**Supplied information**
####################

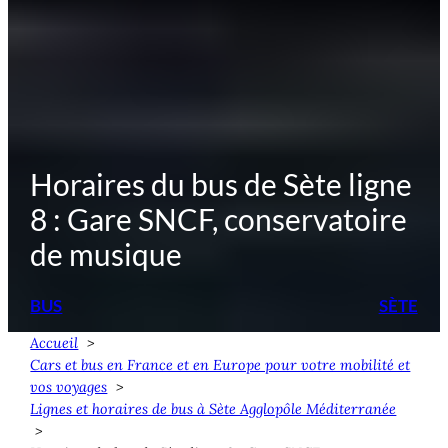
Horaires du bus de Sète ligne
8 : Gare SNCF, conservatoire
de musique
BUS
SÈTE
Accueil
Cars et bus en France et en Europe pour votre mobilité et
vos voyages
Lignes et horaires de bus à Sète Agglopôle Méditerranée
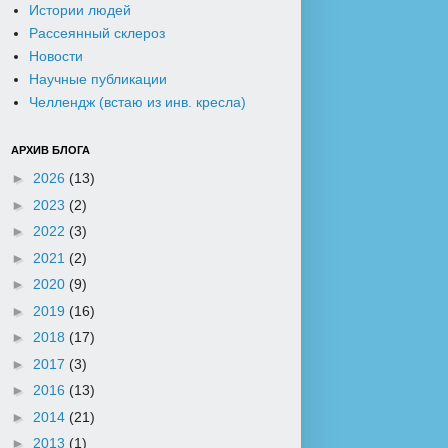
Истории людей
Рассеянный склероз
Новости
Научные публикации
Челлендж (встаю из инв. кресла)
АРХИВ БЛОГА
►
2026
(13)
►
2023
(2)
►
2022
(3)
►
2021
(2)
►
2020
(9)
►
2019
(16)
►
2018
(17)
►
2017
(3)
►
2016
(13)
►
2014
(21)
►
2013
(1)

####################

Without the pictures, print the whole listing exactly as given.

**Result**
Horaires du bus de Sète ligne
8 : Gare SNCF, conservatoire
de musique
BUS
SÈTE
Accueil
Cars et bus en France et en Europe pour votre mobilité et
vos voyages
Lignes et horaires de bus à Sète Agglopôle Méditerranée
Истории людей
Рассеянный склероз
Новости
Научные публикации
Челлендж (встаю из инв. кресла)
АРХИВ БЛОГА
►
2026
(13)
►
2023
(2)
►
2022
(3)
►
2021
(2)
►
2020
(9)
►
2019
(16)
►
2018
(17)
►
2017
(3)
►
2016
(13)
►
2014
(21)
►
2013
(1)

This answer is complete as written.